For sure, Marin – who also uses the tome to trace his rather impressive ascent from journalistic penury to relative freelance success, writing eventually for Newsweek and The New York Times – has not bothered to tailor his tongue for those with politically correct sensibilities. He ponders as he breaks up with Kay 1 (she is quickly followed by a new amour, named Kay 2): "There are two kinds of women: the ones who get offended by the word chick and the ones who don't." Some readers may be offended also. Or by this other nugget of dubious dating wisdom: "One advantage of realising, or deciding, a chick is crazy: no guilt."

Most of his partners, whether of a few hours or maybe even months, at some point fail the crazy test. Like this one – Cynthia was her name – who joined him at a bar with an amply filled T-shirt bearing a slogan extolling the literary genius of Shakespeare. "She might as well have been wearing a Mensa baseball cap. I mean, we know Shakespeare is the greatest writer in the English language, don't we? Cynthia had been fine on the phone. Now I saw she was a geek blessed (or cursed) with the body of a centerfold. I can latch on to almost any common ground or opinion or quirk to justify my lust for desirable women. At the same time, the slightest misstep will send me into hypercritical frenzy."

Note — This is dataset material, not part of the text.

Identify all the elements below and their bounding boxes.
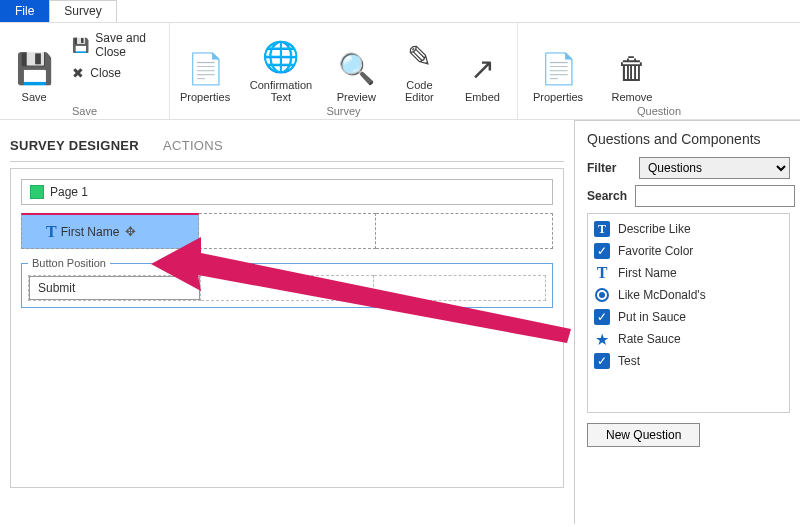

This flaw – the ability to see a justifying quality and just as quickly to see a reason to ditch – is traceable to his professional pedigree. Marin's main money-making talent is doing interviews, a job that requires him to be a quick study. He rejects Kay 2, though not for several months, because she is just too normal and nice. (The real problem of Kay 1, by the way, is her doctor's bag of terrifying sex toys.) Chloe, his first one-night stand after the break-up with Elizabeth, his wife, barely survives until dawn after he sees that she was wearing a "pair of socks no man should be allowed to see".

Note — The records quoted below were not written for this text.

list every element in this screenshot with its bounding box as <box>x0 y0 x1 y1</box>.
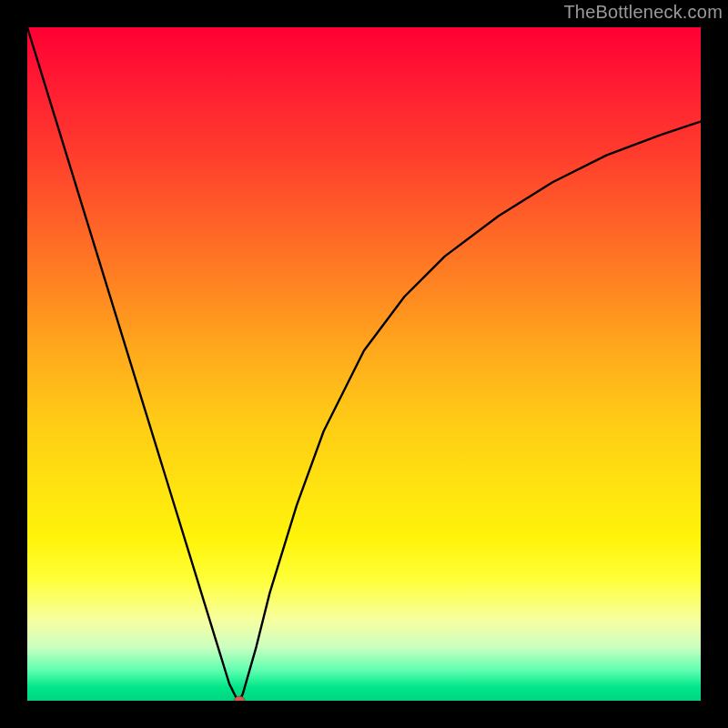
plot-area <box>27 27 701 701</box>
chart-svg <box>27 27 701 701</box>
chart-frame: TheBottleneck.com <box>0 0 728 728</box>
watermark-text: TheBottleneck.com <box>563 2 723 23</box>
bottleneck-curve-line <box>27 27 701 701</box>
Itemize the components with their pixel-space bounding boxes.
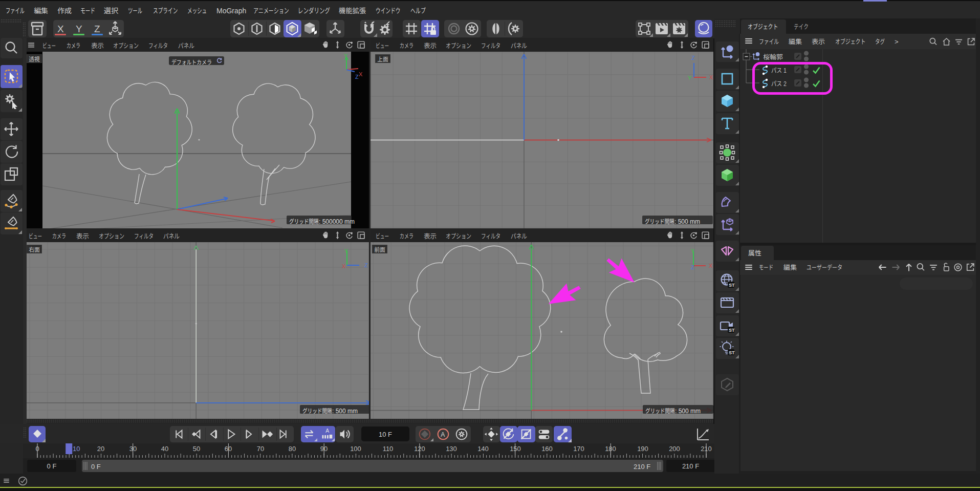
svg-text:A: A (325, 428, 329, 434)
svg-text:ST: ST (729, 283, 735, 288)
svg-text:ST: ST (729, 328, 735, 333)
svg-text:A: A (441, 431, 445, 438)
svg-text:ST: ST (729, 350, 735, 355)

A fling with Tiina (yes, two "i"s in the name), a Finnish restaurateur, was apparently doomed the minute she smuggled him into the toilets of her newly opened eatery to have her way with him against the white-tiled walls. She apparently ruined the magic by asking, mid-flagrante, what it was about her that appealed to him. "'You have great hair,' was all I could muster, and my eye wandered to the sign that said 'EMPLOYEES MUST WASH HANDS'". Poor Tiina kept chasing him for weeks thereafter, but Marin was never able to get past the hand-washing vision and swiftly moved on to other quarry.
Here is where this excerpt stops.